### TRY IT
Give the records below again in full, exactly as written, but without any images.

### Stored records
- - - - -
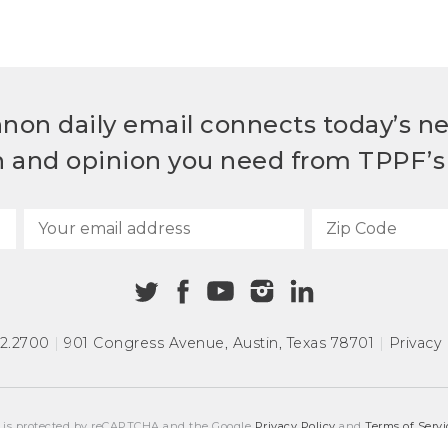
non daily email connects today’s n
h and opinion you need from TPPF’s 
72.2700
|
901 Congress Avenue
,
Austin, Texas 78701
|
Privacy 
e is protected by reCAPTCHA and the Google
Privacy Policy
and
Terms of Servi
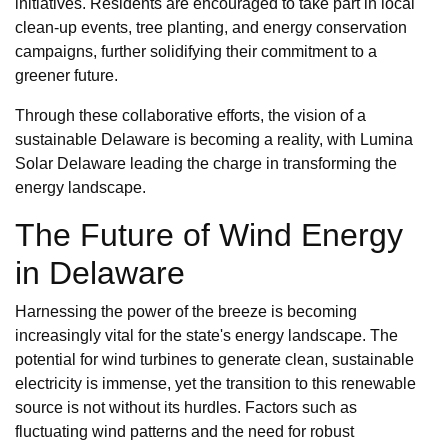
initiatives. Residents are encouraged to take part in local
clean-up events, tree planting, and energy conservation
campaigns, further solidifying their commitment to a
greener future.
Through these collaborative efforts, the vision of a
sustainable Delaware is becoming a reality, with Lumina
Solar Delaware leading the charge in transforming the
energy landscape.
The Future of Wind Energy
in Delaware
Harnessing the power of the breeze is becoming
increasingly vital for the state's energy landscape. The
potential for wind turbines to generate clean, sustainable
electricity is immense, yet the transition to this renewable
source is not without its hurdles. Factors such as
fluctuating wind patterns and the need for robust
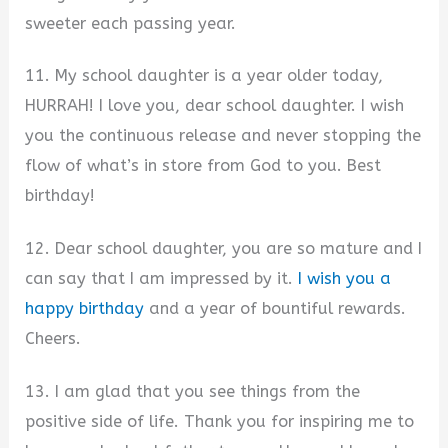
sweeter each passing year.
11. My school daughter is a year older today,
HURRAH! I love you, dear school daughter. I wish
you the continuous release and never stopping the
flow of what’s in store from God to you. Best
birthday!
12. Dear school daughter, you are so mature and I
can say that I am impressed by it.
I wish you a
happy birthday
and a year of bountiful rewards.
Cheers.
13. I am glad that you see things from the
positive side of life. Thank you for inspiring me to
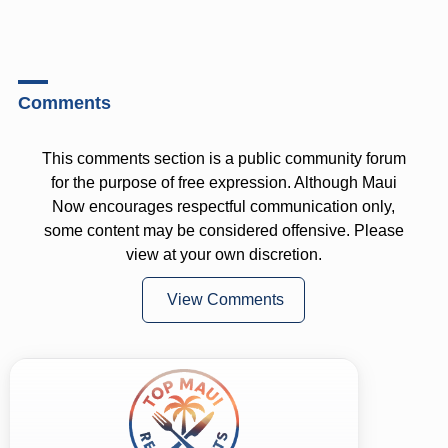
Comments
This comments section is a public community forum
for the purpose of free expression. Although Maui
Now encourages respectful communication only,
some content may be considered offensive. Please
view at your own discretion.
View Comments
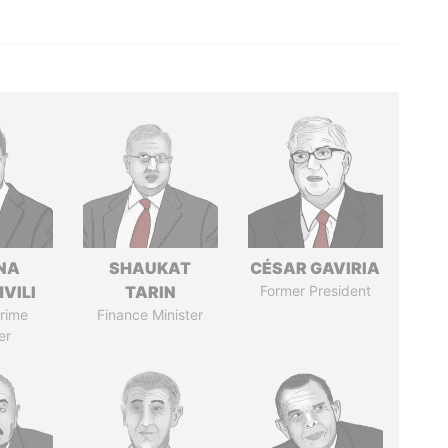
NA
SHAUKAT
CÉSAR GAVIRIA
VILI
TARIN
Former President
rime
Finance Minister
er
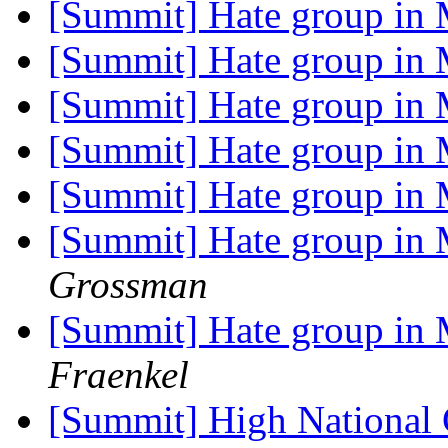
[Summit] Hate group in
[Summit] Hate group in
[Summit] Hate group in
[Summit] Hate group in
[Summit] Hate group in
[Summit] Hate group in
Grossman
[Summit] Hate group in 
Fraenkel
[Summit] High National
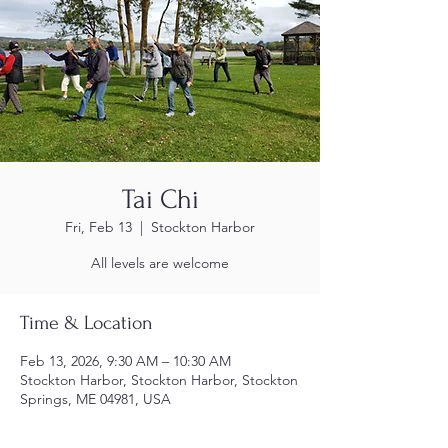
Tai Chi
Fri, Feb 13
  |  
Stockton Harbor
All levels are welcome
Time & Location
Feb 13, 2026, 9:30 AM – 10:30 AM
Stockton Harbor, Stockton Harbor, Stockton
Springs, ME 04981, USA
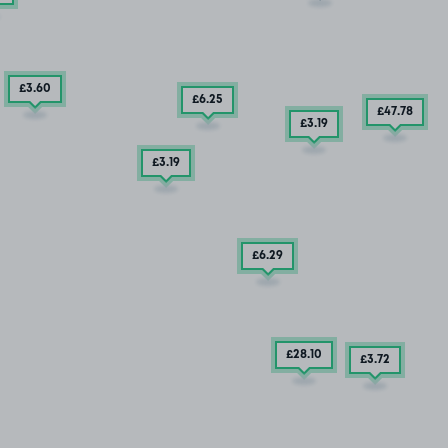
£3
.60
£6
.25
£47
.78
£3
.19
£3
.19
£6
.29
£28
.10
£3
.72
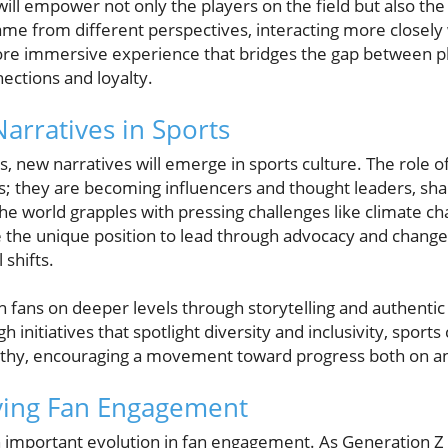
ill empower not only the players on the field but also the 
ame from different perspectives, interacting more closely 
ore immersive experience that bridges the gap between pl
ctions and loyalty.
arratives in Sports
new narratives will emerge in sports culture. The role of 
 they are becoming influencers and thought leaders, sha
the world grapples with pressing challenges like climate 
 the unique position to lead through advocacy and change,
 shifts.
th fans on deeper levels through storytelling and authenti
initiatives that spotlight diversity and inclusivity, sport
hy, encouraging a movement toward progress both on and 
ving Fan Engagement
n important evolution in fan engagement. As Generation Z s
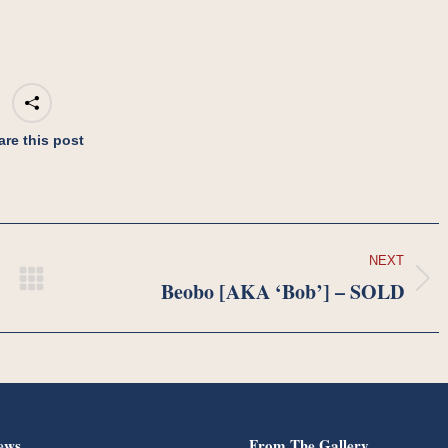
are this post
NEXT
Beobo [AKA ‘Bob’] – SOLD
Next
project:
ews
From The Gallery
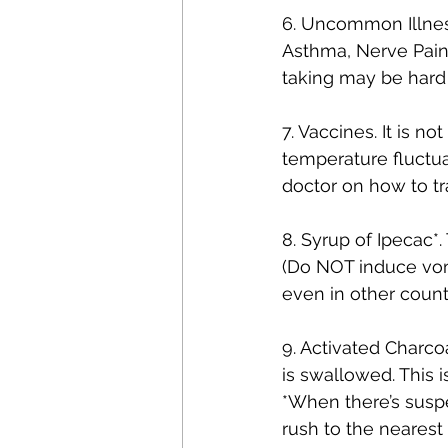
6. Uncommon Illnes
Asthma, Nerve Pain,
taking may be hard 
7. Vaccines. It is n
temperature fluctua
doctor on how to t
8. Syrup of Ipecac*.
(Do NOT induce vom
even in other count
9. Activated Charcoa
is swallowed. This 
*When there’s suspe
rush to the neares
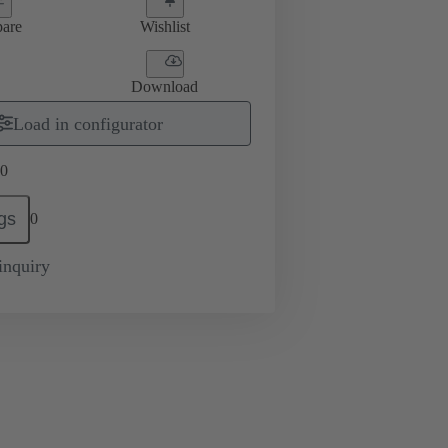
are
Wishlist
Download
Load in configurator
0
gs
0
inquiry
- - - - -
### TASK SOLUTION
non daily email connects today’s n
h and opinion you need from TPPF’s 
72.2700
|
901 Congress Avenue
,
Austin, Texas 78701
|
Privacy 
e is protected by reCAPTCHA and the Google
Privacy Policy
and
Terms of Servi
initiatives. Residents are encouraged to take part in local
clean-up events, tree planting, and energy conservation
campaigns, further solidifying their commitment to a
greener future.
Through these collaborative efforts, the vision of a
sustainable Delaware is becoming a reality, with Lumina
Solar Delaware leading the charge in transforming the
energy landscape.
The Future of Wind Energy
in Delaware
Harnessing the power of the breeze is becoming
increasingly vital for the state's energy landscape. The
potential for wind turbines to generate clean, sustainable
electricity is immense, yet the transition to this renewable
source is not without its hurdles. Factors such as
fluctuating wind patterns and the need for robust
sweeter each passing year.
11. My school daughter is a year older today,
HURRAH! I love you, dear school daughter. I wish
you the continuous release and never stopping the
flow of what’s in store from God to you. Best
birthday!
12. Dear school daughter, you are so mature and I
can say that I am impressed by it.
I wish you a
happy birthday
and a year of bountiful rewards.
Cheers.
13. I am glad that you see things from the
positive side of life. Thank you for inspiring me to
Comments
This comments section is a public community forum
for the purpose of free expression. Although Maui
Now encourages respectful communication only,
some content may be considered offensive. Please
view at your own discretion.
View Comments
NA
SHAUKAT
CÉSAR GAVIRIA
VILI
TARIN
Former President
rime
Finance Minister
er
[Summit] Hate group in
[Summit] Hate group in
[Summit] Hate group in
[Summit] Hate group in
[Summit] Hate group in
[Summit] Hate group in
Grossman
[Summit] Hate group in 
Fraenkel
[Summit] High National
Tai Chi
Fri, Feb 13
  |  
Stockton Harbor
All levels are welcome
Time & Location
Feb 13, 2026, 9:30 AM – 10:30 AM
Stockton Harbor, Stockton Harbor, Stockton
Springs, ME 04981, USA
£3
.60
£6
.25
£47
.78
£3
.19
£3
.19
£6
.29
£28
.10
£3
.72
ill empower not only the players on the field but also the 
ame from different perspectives, interacting more closely 
ore immersive experience that bridges the gap between pl
ctions and loyalty.
arratives in Sports
new narratives will emerge in sports culture. The role of 
 they are becoming influencers and thought leaders, sha
the world grapples with pressing challenges like climate 
 the unique position to lead through advocacy and change,
 shifts.
th fans on deeper levels through storytelling and authenti
initiatives that spotlight diversity and inclusivity, sport
hy, encouraging a movement toward progress both on and 
ving Fan Engagement
n important evolution in fan engagement. As Generation Z s
are this post
NEXT
Beobo [AKA ‘Bob’] – SOLD
Next
project:
ews
From The Gallery
6. Uncommon Illnes
Asthma, Nerve Pain,
taking may be hard 
7. Vaccines. It is n
temperature fluctua
doctor on how to t
8. Syrup of Ipecac*.
(Do NOT induce vom
even in other count
9. Activated Charcoa
is swallowed. This 
*When there’s suspe
rush to the neares
are
Wishlist
Download
Load in configurator
0
gs
0
inquiry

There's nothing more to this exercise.